BC Business
Karowe mine sorting room
Why the Vancouver-based miner continues to find more big diamonds than anyone else.
IN THE ROUGH: Lucara workers sort diamonds at Botswana’s Karowe Mine
It’s no accident that Lucara Diamond Corp. has, over the past seven years, unearthed a third of the world’s diamonds in excess of 300 carats. Granted, the Vancouver-based, Toronto Stock Exchangelisted company’s Karowe mine in Botswana is extraordinarily rich in such rocks. But where other diamond miners may have accidentally crushed their big stones before they ever got to the sorting room, Lucara adapted X-ray transmission technology developed for the recycling and food processing industries to spot the diamonds’ atomic signatures and extract them from only gently crushed ore.
Lucara, which has 544 staff (the vast majority in Botswana), also experimented—not always successfully—in alternative ways of marketing its giant stones rather than going through the clannish network of brokers, cutters, polishers and auction houses centred in Antwerp, Belgium, that has long controlled the diamond trade. It launched a blockchain-based sales platform, Clara Diamond Solutions, that lets retail jewelers bid directly on uncut diamonds from producers. Instead of producers paying cutters and polishers to fashion a gem for them and put it on the market for the highest bidder, now a customer can potentially buy a rough diamond and have it custom cut for their purposes. Co-founder, president and CEO Eira Thomas believes the system could end up being more valuable than Lucara’s diamond production.
This past July, Lucara also struck a deal with Antwerp-based manufacturer HB Group to sell diamonds larger than 10.8 carats on the basis of their estimated price after polishing. Though COVID-19 has crushed the mainstream market for diamond jewelry, the demand for large stones has stayed strong as investors use them as a hedge against volatile stock and bond markets.
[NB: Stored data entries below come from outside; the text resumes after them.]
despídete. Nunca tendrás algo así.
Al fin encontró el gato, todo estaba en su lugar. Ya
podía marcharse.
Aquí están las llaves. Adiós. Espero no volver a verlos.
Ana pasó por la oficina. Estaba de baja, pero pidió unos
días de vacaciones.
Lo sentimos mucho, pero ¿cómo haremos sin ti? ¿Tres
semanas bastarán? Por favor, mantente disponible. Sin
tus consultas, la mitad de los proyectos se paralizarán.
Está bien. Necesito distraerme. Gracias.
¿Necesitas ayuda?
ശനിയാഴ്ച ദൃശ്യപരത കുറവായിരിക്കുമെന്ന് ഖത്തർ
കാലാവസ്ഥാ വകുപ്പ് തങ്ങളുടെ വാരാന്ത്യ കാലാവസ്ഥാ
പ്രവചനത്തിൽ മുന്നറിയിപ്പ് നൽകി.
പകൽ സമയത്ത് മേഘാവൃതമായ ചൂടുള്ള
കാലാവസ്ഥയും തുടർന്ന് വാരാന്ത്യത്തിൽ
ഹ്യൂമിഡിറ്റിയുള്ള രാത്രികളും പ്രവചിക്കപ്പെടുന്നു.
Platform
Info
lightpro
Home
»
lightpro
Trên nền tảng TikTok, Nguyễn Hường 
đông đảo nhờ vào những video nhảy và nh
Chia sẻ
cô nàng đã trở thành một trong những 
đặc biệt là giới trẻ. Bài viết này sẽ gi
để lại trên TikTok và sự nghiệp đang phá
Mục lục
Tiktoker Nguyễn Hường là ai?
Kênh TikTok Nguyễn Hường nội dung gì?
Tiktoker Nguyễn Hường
“Each of these pieces has taught us that challenges can lead to opportunities. You just have to have an innovative outlook,” Thomas says. “Business up until five to 10 years ago, for a lot of smaller companies, was around, Look, let’s not invent something new here. Let’s do something that’s tried and true. And quite frankly, the banks wouldn’t finance you unless it was tried and tested. I think now we’ve seen this real shift toward innovation where the mandate is about, OK, we can’t keep doing what we’re doing. We have to do something different, and that does involve a certain amount of risk, but by the way, there’s a huge upside if we get it right.”